### Goal of the exercise
Look below for the line that contains "11.美食 MORIYAMA / 美食もりやま" and the line that contains "ДИСТАНЦИОННОЕ ВОСПИТАНИЕ", then restate both of them and every line in between, exactly. No picture goes in the copy.

------ Entries provided

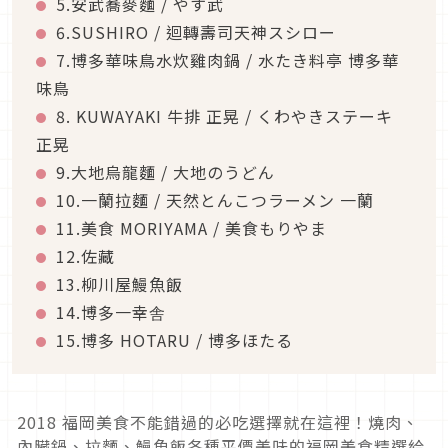
5.安武蕎麥麵 / やす武
6.SUSHIRO / 迴轉壽司天神スシロー
7.博多華味鳥水炊雞肉鍋 / 水たき料亭 博多華
味鳥
8. KUWAYAKI 牛排 正晃 / くわやきステーキ
正晃
9.大地烏龍麵 / 大地のうどん
10.一蘭拉麵 / 天然とんこつラーメン 一蘭
11.美食 MORIYAMA / 美食もりやま
12.佐藏
13.柳川屋鰻魚飯
14.博多一幸舎
15.博多 HOTARU / 博多ほたる
2018 福岡美食不能錯過的必吃選擇就在這裡！燒肉、
內臟鍋、拉麵、鰻魚飯各種平價美味的福岡美食精選給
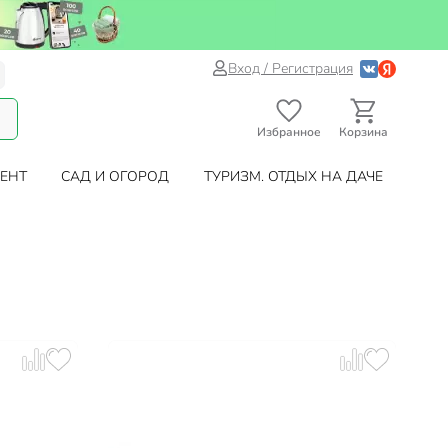
Вход / Регистрация
Избранное
Корзина
ЕНТ
САД И ОГОРОД
ТУРИЗМ. ОТДЫХ НА ДАЧЕ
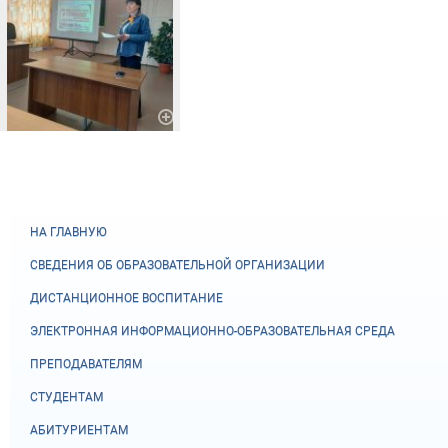
НА ГЛАВНУЮ
СВЕДЕНИЯ ОБ ОБРАЗОВАТЕЛЬНОЙ ОРГАНИЗАЦИИ
ДИСТАНЦИОННОЕ ВОСПИТАНИЕ
ЭЛЕКТРОННАЯ ИНФОРМАЦИОННО-ОБРАЗОВАТЕЛЬНАЯ СРЕДА
ПРЕПОДАВАТЕЛЯМ
СТУДЕНТАМ
АБИТУРИЕНТАМ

------------

### Reply
11.美食 MORIYAMA / 美食もりやま
12.佐藏
13.柳川屋鰻魚飯
14.博多一幸舎
15.博多 HOTARU / 博多ほたる
2018 福岡美食不能錯過的必吃選擇就在這裡！燒肉、
內臟鍋、拉麵、鰻魚飯各種平價美味的福岡美食精選給
Вход / Регистрация
Избранное
Корзина
ЕНТ
САД И ОГОРОД
ТУРИЗМ. ОТДЫХ НА ДАЧЕ
НА ГЛАВНУЮ
СВЕДЕНИЯ ОБ ОБРАЗОВАТЕЛЬНОЙ ОРГАНИЗАЦИИ
ДИСТАНЦИОННОЕ ВОСПИТАНИЕ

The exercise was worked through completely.